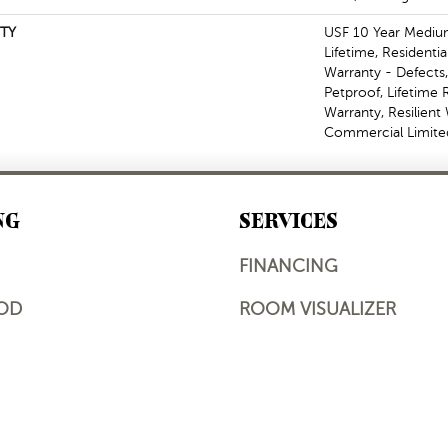
TY
USF 10 Year Mediu
Lifetime, Residentia
Warranty - Defects
Petproof, Lifetime 
Warranty, Resilien
Commercial Limite
NG
SERVICES
FINANCING
OD
ROOM VISUALIZER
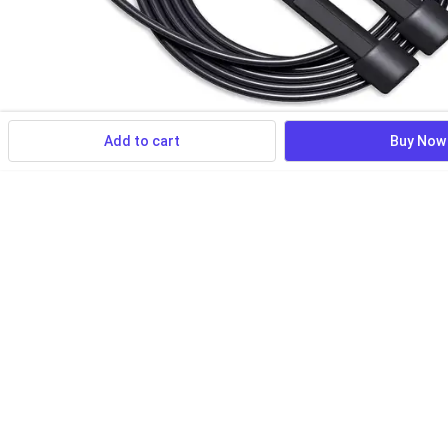
Add to cart
Buy Now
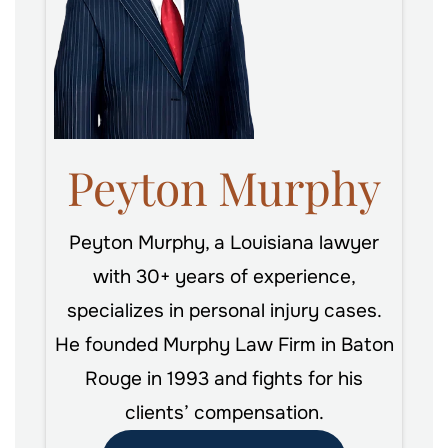
Peyton Murphy
Peyton Murphy, a Louisiana lawyer
with 30+ years of experience,
specializes in personal injury cases.
He founded Murphy Law Firm in Baton
Rouge in 1993 and fights for his
clients’ compensation.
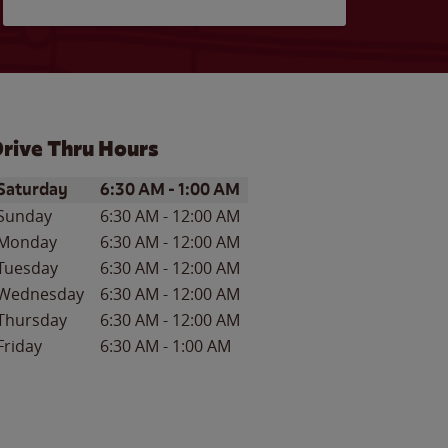
rive Thru Hours
ay of the Week
Hours
Saturday
6:30 AM
-
1:00 AM
Sunday
6:30 AM
-
12:00 AM
Monday
6:30 AM
-
12:00 AM
Tuesday
6:30 AM
-
12:00 AM
Wednesday
6:30 AM
-
12:00 AM
Thursday
6:30 AM
-
12:00 AM
Friday
6:30 AM
-
1:00 AM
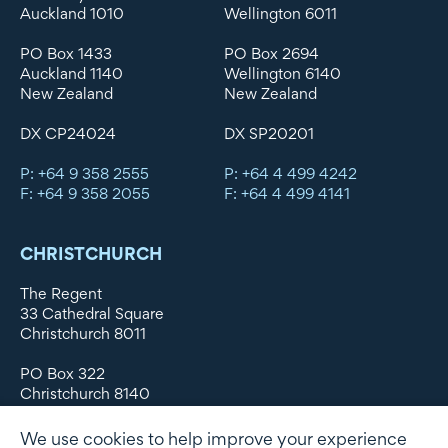
Auckland 1010
Wellington 6011
PO Box 1433
PO Box 2694
Auckland 1140
Wellington 6140
New Zealand
New Zealand
DX CP24024
DX SP20201
P: +64 9 358 2555
P: +64 4 499 4242
F: +64 9 358 2055
F: +64 4 499 4141
CHRISTCHURCH
The Regent
33 Cathedral Square
Christchurch 8011
PO Box 322
Christchurch 8140
New Zealand
We use cookies to help improve your experience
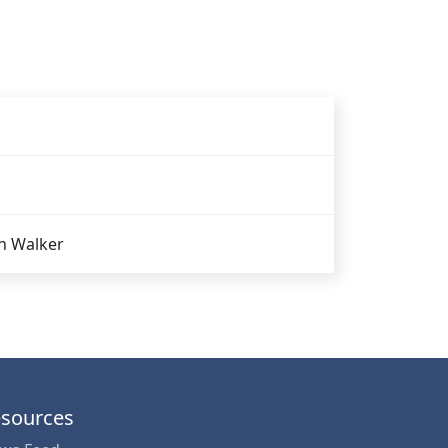
n Walker
sources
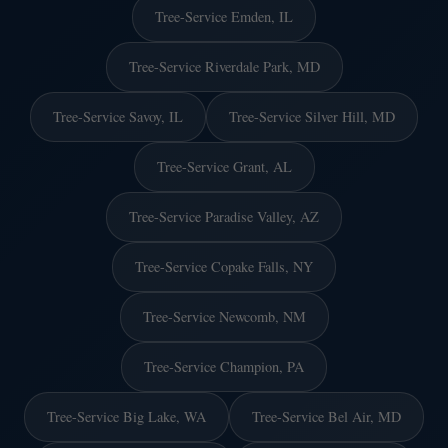
Tree-Service Emden, IL
Tree-Service Riverdale Park, MD
Tree-Service Savoy, IL
Tree-Service Silver Hill, MD
Tree-Service Grant, AL
Tree-Service Paradise Valley, AZ
Tree-Service Copake Falls, NY
Tree-Service Newcomb, NM
Tree-Service Champion, PA
Tree-Service Big Lake, WA
Tree-Service Bel Air, MD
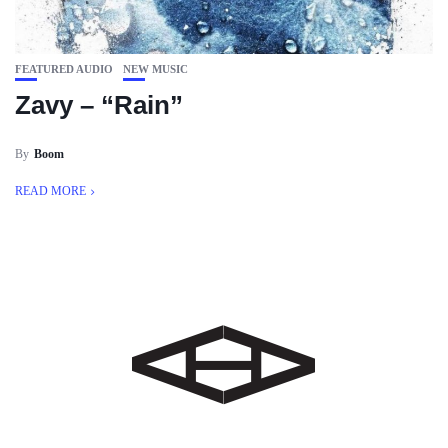
FEATURED AUDIO
NEW MUSIC
Zavy – “Rain”
By
Boom
READ MORE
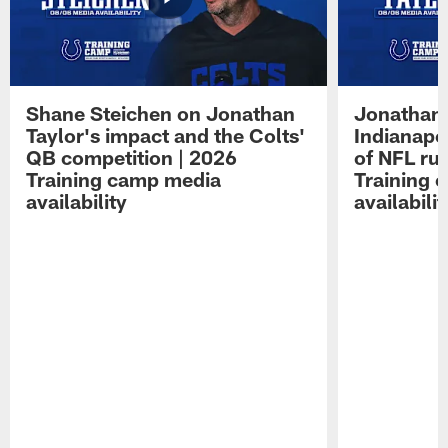
Shane Steichen on Jonathan
Jonathan 
Taylor's impact and the Colts'
Indianapo
QB competition | 2026
of NFL ru
Training camp media
Training 
availability
availabilit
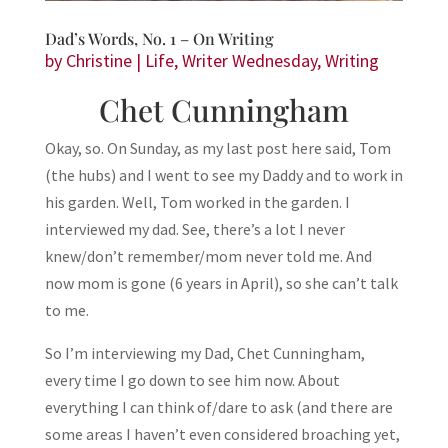
Dad’s Words, No. 1 – On Writing
by
Christine
|
Life
,
Writer Wednesday
,
Writing
Chet Cunningham
Okay, so. On Sunday, as my last post here said, Tom
(the hubs) and I went to see my Daddy and to work in
his garden. Well, Tom worked in the garden. I
interviewed my dad. See, there’s a lot I never
knew/don’t remember/mom never told me. And
now mom is gone (6 years in April), so she can’t talk
to me.
So I’m interviewing my Dad, Chet Cunningham,
every time I go down to see him now. About
everything I can think of/dare to ask (and there are
some areas I haven’t even considered broaching yet,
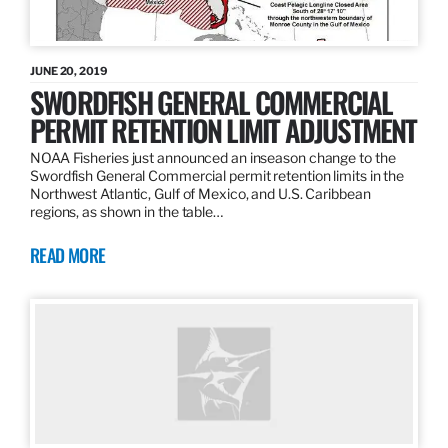
JUNE 20, 2019
SWORDFISH GENERAL COMMERCIAL
PERMIT RETENTION LIMIT ADJUSTMENT
NOAA Fisheries just announced an inseason change to the
Swordfish General Commercial permit retention limits in the
Northwest Atlantic, Gulf of Mexico, and U.S. Caribbean
regions, as shown in the table…
READ MORE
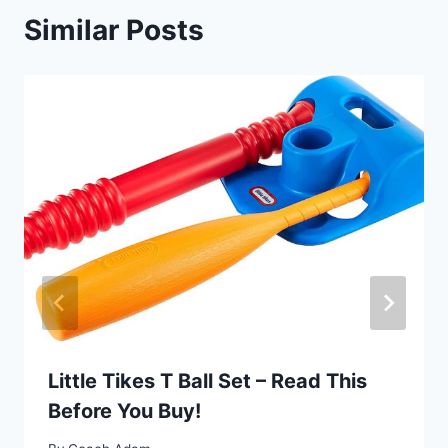
Similar Posts
Little Tikes T Ball Set – Read This
Before You Buy!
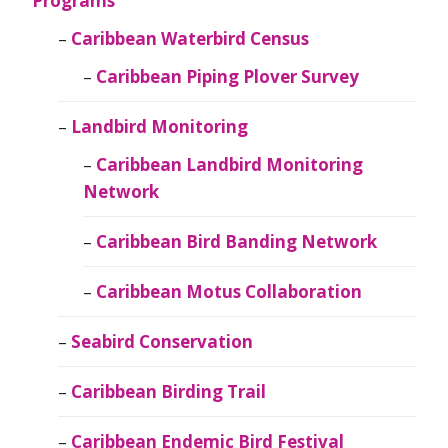
Programs
Caribbean Waterbird Census
Caribbean Piping Plover Survey
Landbird Monitoring
Caribbean Landbird Monitoring
Network
Caribbean Bird Banding Network
Caribbean Motus Collaboration
Seabird Conservation
Caribbean Birding Trail
Caribbean Endemic Bird Festival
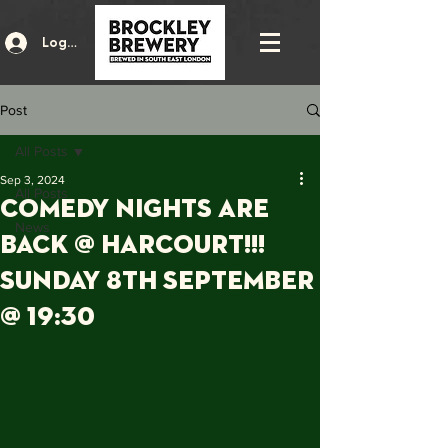
Log In
Post
All Posts
Sep 3, 2024
All Posts
COMEDY NIGHTS ARE
News
BACK @ HARCOURT!!!
Sunday 8th September
@ 19:30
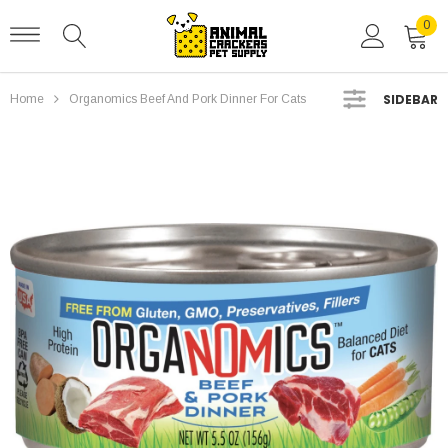
0
SIDEBAR
Home
Organomics Beef And Pork Dinner For Cats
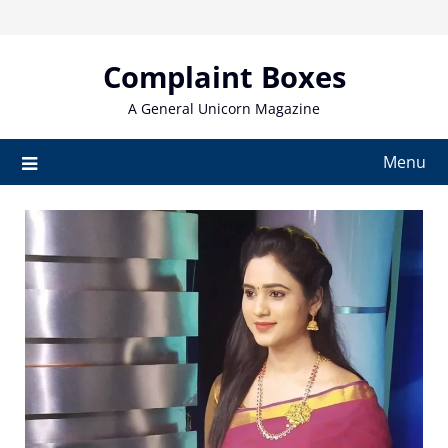
Skip
to
content
Complaint Boxes
A General Unicorn Magazine
Menu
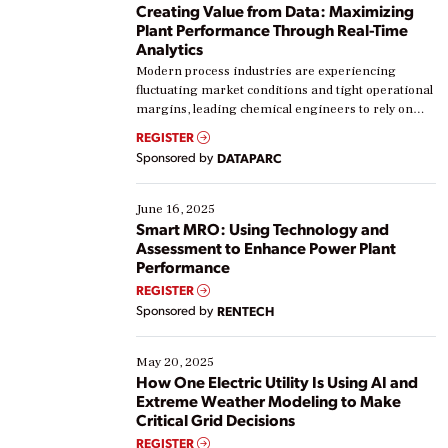
Creating Value from Data: Maximizing
Plant Performance Through Real-Time
Analytics
Modern process industries are experiencing
fluctuating market conditions and tight operational
margins, leading chemical engineers to rely on
real-time data to boost efficiency and reduce costs.
REGISTER
Yet, many organizations are at different stages in
Sponsored by
DATAPARC
their digital transformation journey. Some are just
starting, while others are looking to optimize
existing solutions. This webinar explores practical
June 16, 2025
ways […]
Smart MRO: Using Technology and
Assessment to Enhance Power Plant
Performance
REGISTER
Sponsored by
RENTECH
May 20, 2025
How One Electric Utility Is Using AI and
Extreme Weather Modeling to Make
Critical Grid Decisions
REGISTER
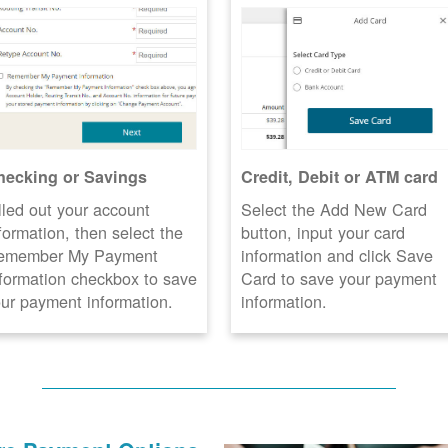
hecking or Savings
Credit, Debit or ATM card
lled out your account
Select the Add New Card
formation, then select the
button, input your card
emember My Payment
information and click Save
formation checkbox to save
Card to save your payment
ur payment information.
information.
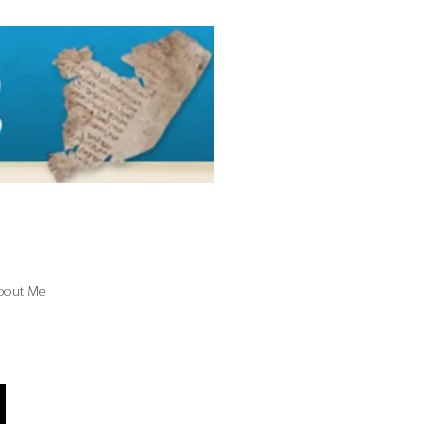
bout Me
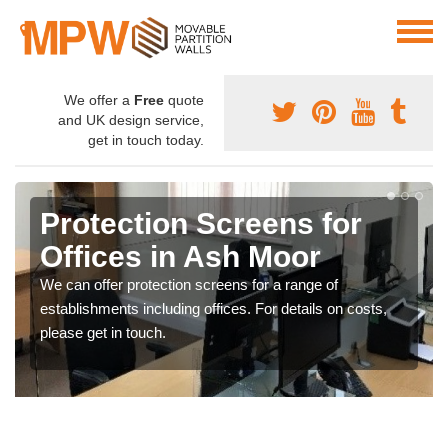
We offer a
Free
quote
and UK design service,
get in touch today.
Protection Screens for
Offices in Ash Moor
We can offer protection screens for a range of
establishments including offices. For details on costs,
please get in touch.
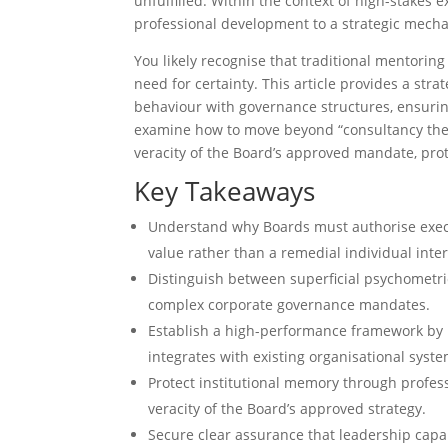
unfulfilled. Within the context of high-stakes 
professional development to a strategic mecha
You likely recognise that traditional mentoring
need for certainty. This article provides a str
behaviour with governance structures, ensuring
examine how to move beyond “consultancy theat
veracity of the Board’s approved mandate, prote
Key Takeaways
Understand why Boards must authorise execut
value rather than a remedial individual inte
Distinguish between superficial psychometric
complex corporate governance mandates.
Establish a high-performance framework by 
integrates with existing organisational syste
Protect institutional memory through profes
veracity of the Board’s approved strategy.
Secure clear assurance that leadership cap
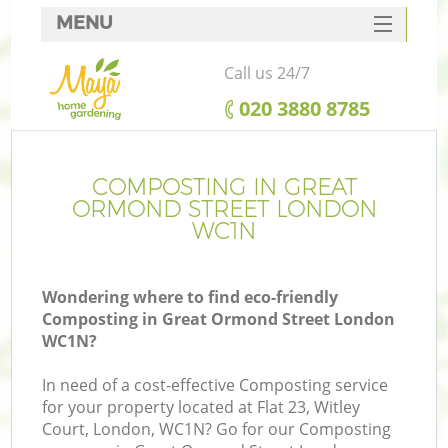
MENU
SERVICES
Call us 24/7
HOME
‎020 3880 8785
DEALS
FAQ
COMPOSTING IN GREAT
ORMOND STREET LONDON
CONTACTS
WC1N
Wondering where to find eco-friendly
Composting in Great Ormond Street London
L
WC1N?
In need of a cost-effective Composting service
for your property located at Flat 23, Witley
Court, London, WC1N? Go for our Composting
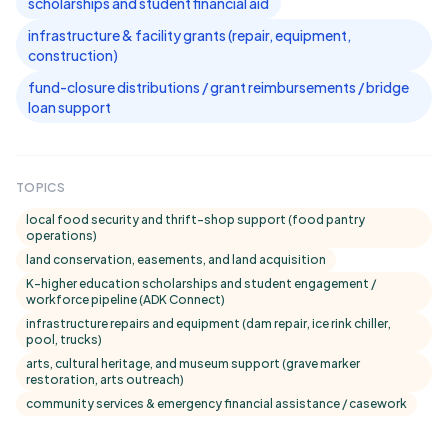
scholarships and student financial aid
infrastructure & facility grants (repair, equipment,
construction)
fund-closure distributions / grant reimbursements / bridge
loan support
TOPICS
local food security and thrift-shop support (food pantry
operations)
land conservation, easements, and land acquisition
K–higher education scholarships and student engagement /
workforce pipeline (ADK Connect)
infrastructure repairs and equipment (dam repair, ice rink chiller,
pool, trucks)
arts, cultural heritage, and museum support (grave marker
restoration, arts outreach)
community services & emergency financial assistance / casework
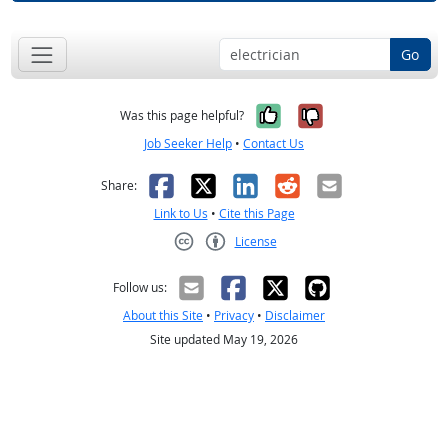
Go
Yes, it was help
No, it was n
Was this page helpful?
Job Seeker Help
•
Contact Us
Facebook
X
LinkedIn
Reddit
Email
Share:
Link to Us
•
Cite this Page
License
Creative Commons CC-BY
Follow us:
About this Site
•
Privacy
•
Disclaimer
Site updated May 19, 2026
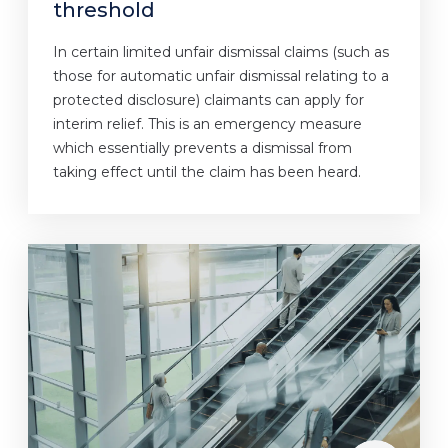
threshold
In certain limited unfair dismissal claims (such as
those for automatic unfair dismissal relating to a
protected disclosure) claimants can apply for
interim relief. This is an emergency measure
which essentially prevents a dismissal from
taking effect until the claim has been heard.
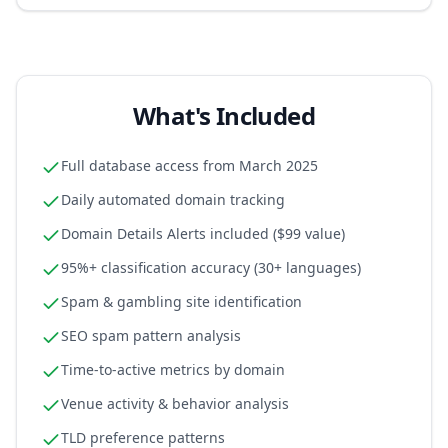
What's Included
Full database access from March 2025
Daily automated domain tracking
Domain Details Alerts included ($99 value)
95%+ classification accuracy (30+ languages)
Spam & gambling site identification
SEO spam pattern analysis
Time-to-active metrics by domain
Venue activity & behavior analysis
TLD preference patterns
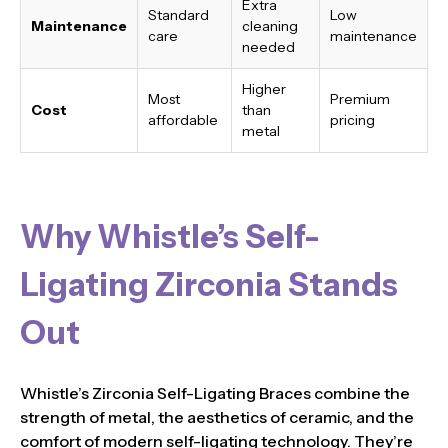
Extra
Standard
Low
Maintenance
cleaning
care
maintenance
needed
Higher
Most
Premium
Cost
than
affordable
pricing
metal
Why Whistle’s Self-
Ligating Zirconia Stands
Out
Whistle’s Zirconia Self-Ligating Braces combine the
strength of metal, the aesthetics of ceramic, and the
comfort of modern self-ligating technology. They’re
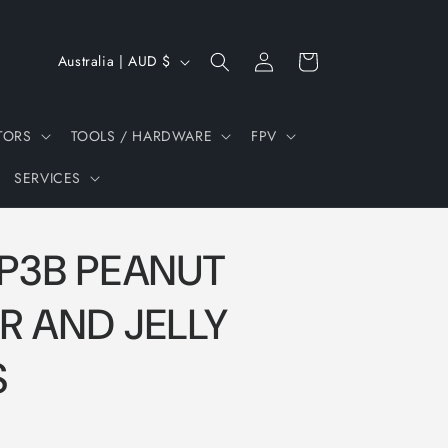
Log
C
Cart
Australia | AUD $
in
o
u
TORS
TOOLS / HARDWARE
FPV
n
SERVICES
t
r
y
 P3B PEANUT
/
r
R AND JELLY
e
S
g
i
o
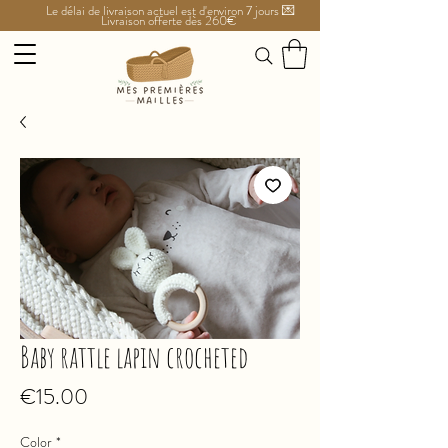
Le délai de livraison actuel est d'environ 7 jours 💌
Livraison offerte dès 260€
Baby rattle lapin crocheted
Price
€15.00
Color
*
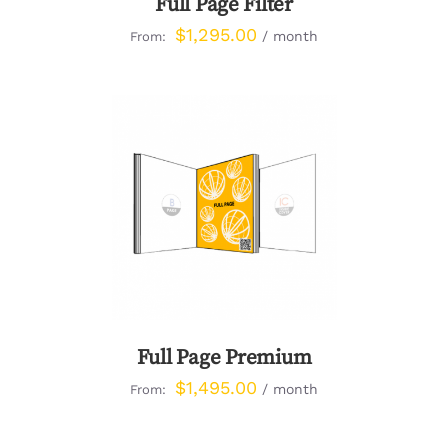
Full Page Filter
$
1,295.00
/ month
From:
DETAILS
Full Page Premium
$
1,495.00
/ month
From:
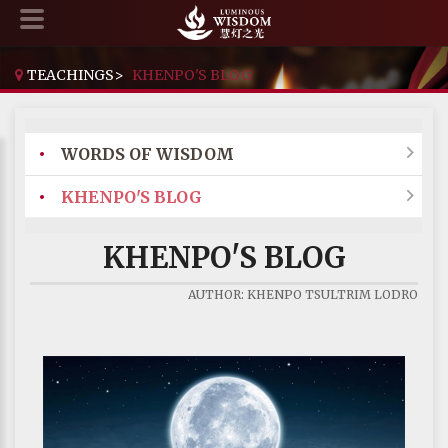
TEACHINGS
>
KHENPO'S BLOG
•
WORDS OF WISDOM

•
KHENPO'S BLOG

KHENPO'S BLOG
AUTHOR: KHENPO TSULTRIM LODRO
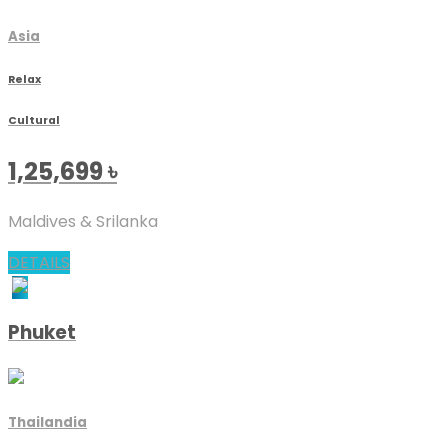
Asia
Relax
Cultural
1,25,699
৳
Maldives & Srilanka
DETAILS
Phuket
Thailandia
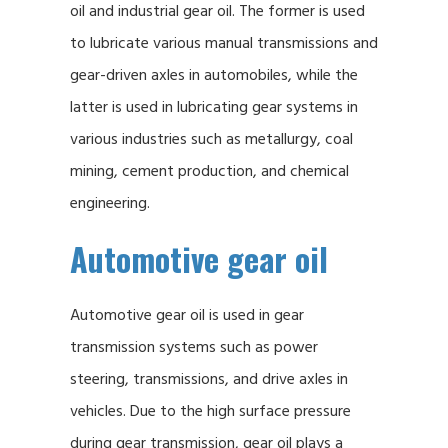
oil and industrial gear oil. The former is used
to lubricate various manual transmissions and
gear-driven axles in automobiles, while the
latter is used in lubricating gear systems in
various industries such as metallurgy, coal
mining, cement production, and chemical
engineering.
Automotive gear oil
Automotive gear oil is used in gear
transmission systems such as power
steering, transmissions, and drive axles in
vehicles. Due to the high surface pressure
during gear transmission, gear oil plays a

Task objective -
Go through the material and copy each line that contains "experience".

Answer to this exercise -
with 30+ years of experience,
We use cookies to help improve your experience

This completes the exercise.